STANDARD: Faktum ist aber, dass sie trotz Milliardenzuschüssen hohe Verluste schreibt und die Schulden explodieren. Bedarf es da keiner radikalen Neuausrichtung?

 

Kern: Natürlich, daran arbeiten wir. Wir haben überall Einschnitte gemacht, die Bahn hat heute 2200 Mitarbeiter weniger als 2010, die Gehälter insgesamt sind heuer erstmals zurückgegangen. Daneben werden wir den operativen Verlust vierteln und 2013 eine schwarze Null schreiben.

 

STANDARD: Zusehends hinterfragt wird das Ausbauprogramm, insbesondere teure Tunnels. Zu Recht?

 

Kern: Die Regierung muss entscheiden, wie viel Geld für den Infrastrukturausbau vorhanden ist. Der Ministerrat hat einstimmig ein Programm über fünf Jahre und zwölf Milliarden Euro beschlossen. Die Projekte halten wir für sinnvoll, aber auf Einschränkungen sind wir vorbereitet. Bei Kor-alm und Brenner sind die Projekte einerseits weit gediehen, andererseits Staatsverträge etwa mit Italien unterschrieben worden. Man kann das verschieben, theoretisch ganz streichen. Aber was nicht geht, ist, bei diesen Projekten locker 25 Prozent zu sparen. Wenn man beispielsweise auf Tunnelröhren verzichtet, spart man auf Kosten der Sicherheit.

 

STANDARD: Verstehe ich Sie richtig: Sie hätten kein Problem mit der Streichung von Projekten, brauchen aber politische Vorgaben?

 

Kern: Nein, aber ich bin für eine ehrliche Diskussion. Wenn man etwa den Brenner streichen will, muss jemand seinem Parteifreund, Tirols Landeshauptmann Platter, erklären, warum man sich nicht an Vereinbarungen hält.

 

STANDARD: Bei den gemeinwirtschaftlichen Leistungen urgiert die ÖVP Einsparungen insbesondere durch Ausschreibungen.

 

Kern: Am Anfang gibt es bei Ausschreibungen, wie man in Deutschland sieht, viel Euphorie, am Ende bleiben zwei Anbieter. Das wird nicht zu niedrigeren Preisen führen.

 

STANDARD: Und der Verkauf von Immobilien und Kraftwerken?

 

Kern: Das zeugt von Unkenntnis, denn Immobilien verkaufen wir seit Jahren. Die Kraftwerke bringen jährlich Gewinne von 35 Millionen. Sind die Kraftwerke weg, müssen wir den Strom teuer zukaufen, der Bund die Verluste ersetzen.

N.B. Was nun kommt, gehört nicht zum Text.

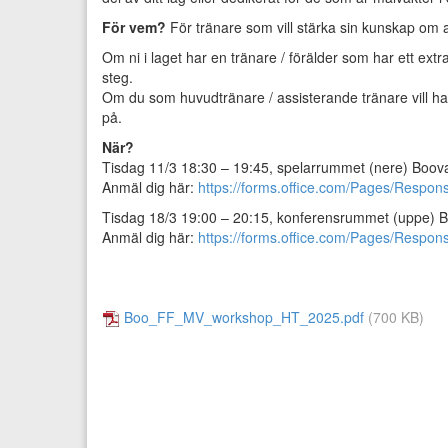
För vem?
För tränare som vill stärka sin kunskap om a
Om ni i laget har en tränare / förälder som har ett extra
steg.
Om du som huvudtränare / assisterande tränare vill ha
på.
När?
Tisdag 11/3 18:30 – 19:45, spelarrummet (nere) Booval
Anmäl dig här:
https://forms.office.com/Pages/Respon
Tisdag 18/3 19:00 – 20:15, konferensrummet (uppe) Bo
Anmäl dig här:
https://forms.office.com/Pages/Respon
Boo_FF_MV_workshop_HT_2025.pdf
(700 KB)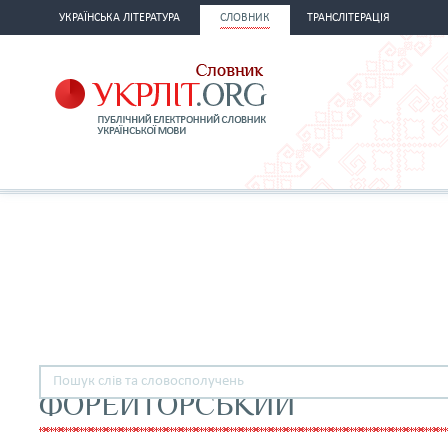
УКРАЇНСЬКА ЛІТЕРАТУРА
СЛОВНИК
ТРАНСЛІТЕРАЦІЯ
ФОРЕЙТОРСЬКИЙ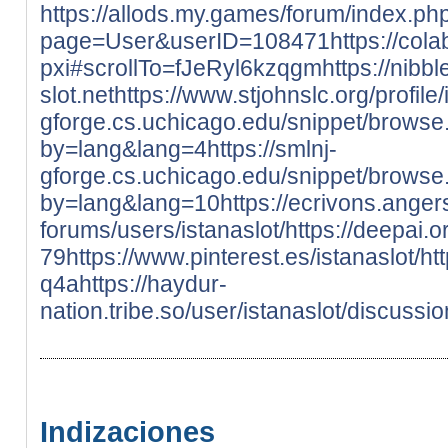
https://allods.my.games/forum/index.ph
page=User&userID=108471
https://co
pxi#scrollTo=fJeRyl6kzqgm
https://nibb
slot.net
https://www.stjohnslc.org/profile
gforge.cs.uchicago.edu/snippet/browse
by=lang&lang=4
https://smlnj-
gforge.cs.uchicago.edu/snippet/browse
by=lang&lang=10
https://ecrivons.ange
forums/users/istanaslot/
https://deepai.o
79
https://www.pinterest.es/istanaslot/
ht
q4a
https://haydur-
nation.tribe.so/user/istanaslot/discussi
Indizaciones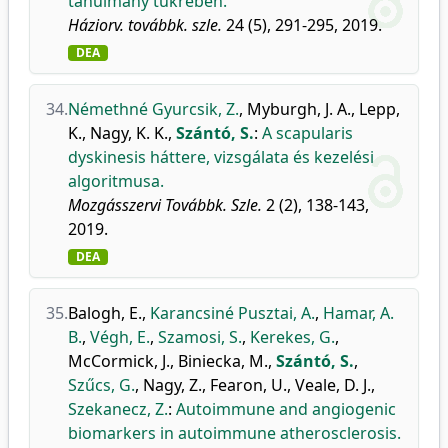
tanulmány tükrében.
Háziorv. továbbk. szle.
24 (5), 291-295, 2019.
DEA
34.
Némethné Gyurcsik, Z.
,
Myburgh, J. A.
,
Lepp,
K.
,
Nagy, K. K.
,
Szántó, S.
:
A scapularis
dyskinesis háttere, vizsgálata és kezelési
algoritmusa.
Mozgásszervi Továbbk. Szle.
2 (2), 138-143,
2019.
DEA
35.
Balogh, E.
,
Karancsiné Pusztai, A.
,
Hamar, A.
B.
,
Végh, E.
,
Szamosi, S.
,
Kerekes, G.
,
McCormick, J.
,
Biniecka, M.
,
Szántó, S.
,
Szűcs, G.
,
Nagy, Z.
,
Fearon, U.
,
Veale, D. J.
,
Szekanecz, Z.
:
Autoimmune and angiogenic
biomarkers in autoimmune atherosclerosis.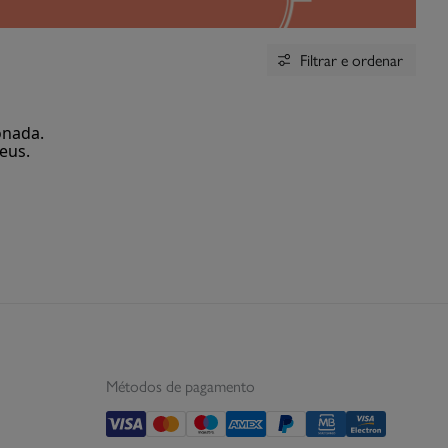
Filtrar e ordenar
onada.
eus.
Métodos de pagamento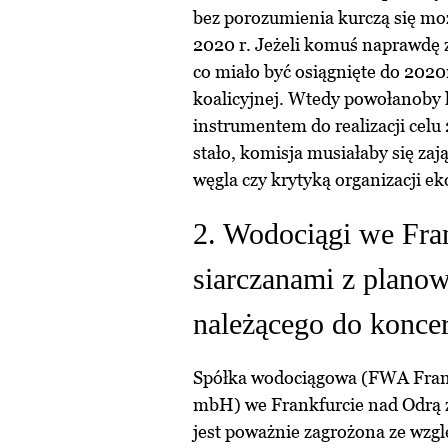
bez porozumienia kurczą się moż
2020 r. Jeżeli komuś naprawdę z
co miało być osiągnięte do 2020r
koalicyjnej. Wtedy powołanoby 
instrumentem do realizacji celu 
stało, komisja musiałaby się zaj
węgla czy krytyką organizacji e
2. Wodociągi we Fran
siarczanami z plano
należącego do konc
Spółka wodociągowa (FWA Frank
mbH) we Frankfurcie nad Odrą z
jest poważnie zagrożona ze wzgl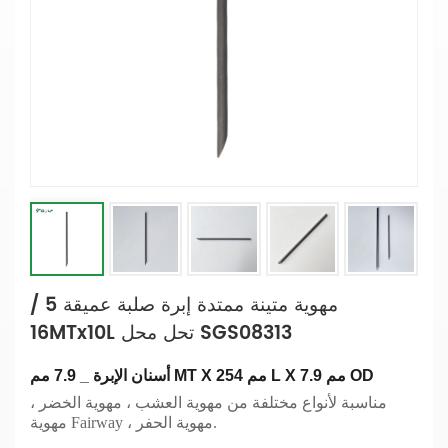
مهوية متينة ممتدة إبرة صلبة عميقة 5 /
16MTx10L تحل محل SGS08313
أسنان الإبرة _ 7.9 مم MT X 254 مم L X 7.9 مم OD
مناسبة لأنواع مختلفة من مهوية العشب ، مهوية الخضر ،
مهوية Fairway ، مهوية الحفر.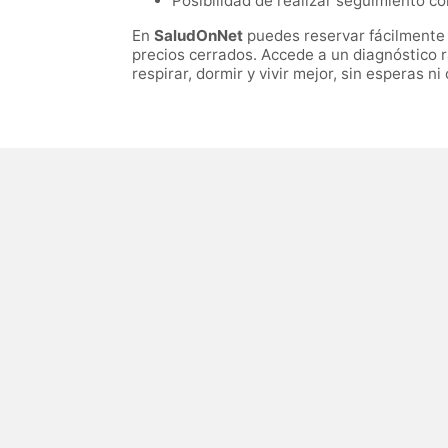
Posibilidad de realizar seguimiento c
En
SaludOnNet
puedes reservar fácilmente
precios cerrados. Accede a un diagnóstico 
respirar, dormir y vivir mejor, sin esperas n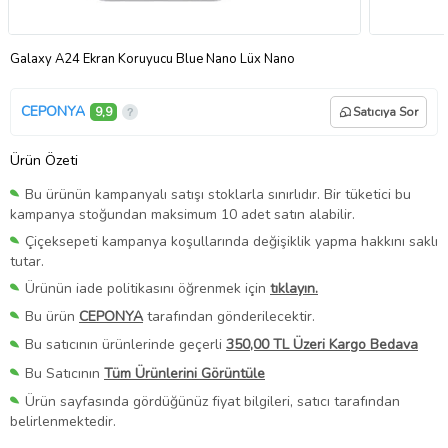
Galaxy A24 Ekran Koruyucu Blue Nano Lüx Nano
CEPONYA
9,9
Satıcıya Sor
Ürün Özeti
Bu ürünün kampanyalı satışı stoklarla sınırlıdır. Bir tüketici bu
kampanya stoğundan maksimum 10 adet satın alabilir.
Çiçeksepeti kampanya koşullarında değişiklik yapma hakkını saklı
tutar.
Ürünün iade politikasını öğrenmek için
tıklayın.
Bu ürün
CEPONYA
tarafından gönderilecektir.
Bu satıcının ürünlerinde geçerli
350,00 TL Üzeri Kargo Bedava
Bu Satıcının
Tüm Ürünlerini Görüntüle
Ürün sayfasında gördüğünüz fiyat bilgileri, satıcı tarafından
belirlenmektedir.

Das wäre also eine Privatisierung von Gewinnen und Sozialisierung von Verlusten.

 

STANDARD: Und die automatischen Vorrückungen?

 

Kern: Ich verstehe nicht ganz, dass Änderungen, die bei den Beamten nicht geschafft werden, bei der ÖBB gefordert werden. (Andreas Schnauder, DER STANDARD, Printausgabe, 21.12.2011)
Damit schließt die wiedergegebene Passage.